## Your objective
Nothing but the text of the records should come back; copy it exactly and leave the pictures out.

(Entries taken from a collection)
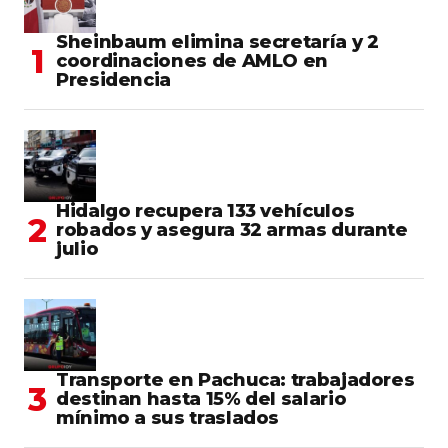
Sheinbaum elimina secretaría y 2
coordinaciones de AMLO en
Presidencia
Hidalgo recupera 133 vehículos
robados y asegura 32 armas durante
julio
Transporte en Pachuca: trabajadores
destinan hasta 15% del salario
mínimo a sus traslados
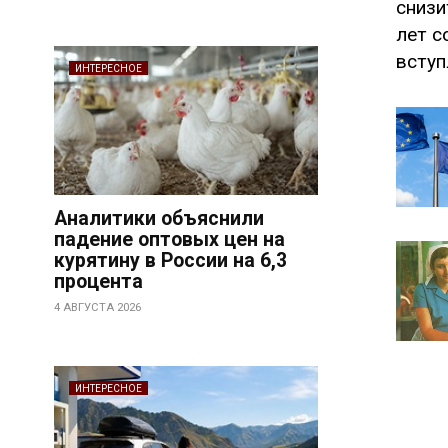
снизи
лет с
вступ
ИНТЕРЕСНОЕ
Аналитики объяснили
падение оптовых цен на
курятину в России на 6,3
процента
4 АВГУСТА 2026
ИНТЕРЕСНОЕ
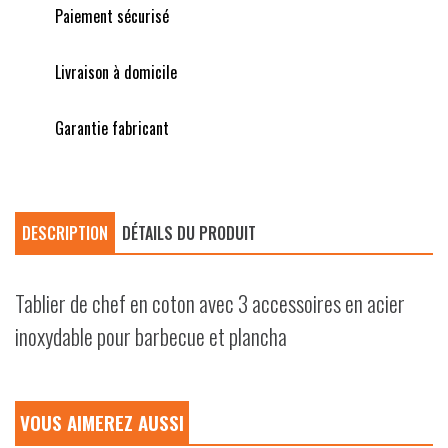
Paiement sécurisé
Livraison à domicile
Garantie fabricant
DESCRIPTION
DÉTAILS DU PRODUIT
Tablier de chef en coton avec 3 accessoires en acier
inoxydable pour barbecue et plancha
VOUS AIMEREZ AUSSI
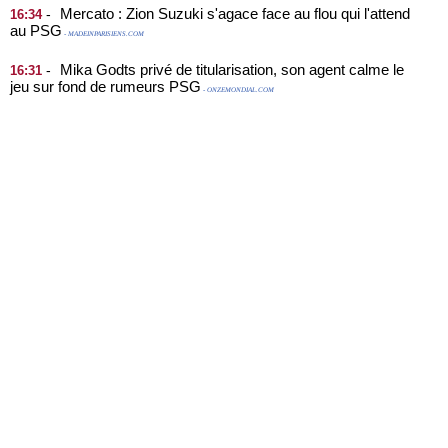
Mercato : Zion Suzuki s'agace face au flou qui l'attend
-
16:34
au PSG
- MADEINPARISIENS.COM
Mika Godts privé de titularisation, son agent calme le
-
16:31
jeu sur fond de rumeurs PSG
- ONZEMONDIAL.COM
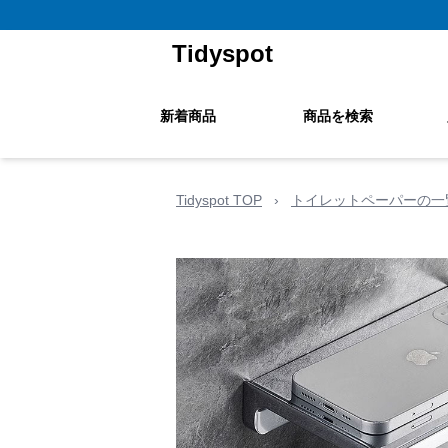
Tidyspot
新着商品
商品を検索
Tidyspot TOP
›
トイレットペーパーの一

## Response below
Sheinbaum elimina secretaría y 2
coordinaciones de AMLO en
Presidencia
Hidalgo recupera 133 vehículos
robados y asegura 32 armas durante
julio
Transporte en Pachuca: trabajadores
destinan hasta 15% del salario
mínimo a sus traslados
снизи
лет с
вступ
ИНТЕРЕСНОЕ
Аналитики объяснили
падение оптовых цен на
курятину в России на 6,3
процента
4 АВГУСТА 2026
ИНТЕРЕСНОЕ
Paiement sécurisé
Livraison à domicile
Garantie fabricant
DESCRIPTION
DÉTAILS DU PRODUIT
Tablier de chef en coton avec 3 accessoires en acier
inoxydable pour barbecue et plancha
VOUS AIMEREZ AUSSI
Mercato : Zion Suzuki s'agace face au flou qui l'attend
-
16:34
au PSG
- MADEINPARISIENS.COM
Mika Godts privé de titularisation, son agent calme le
-
16:31
jeu sur fond de rumeurs PSG
- ONZEMONDIAL.COM
Tidyspot
新着商品
商品を検索
Tidyspot TOP
›
トイレットペーパーの一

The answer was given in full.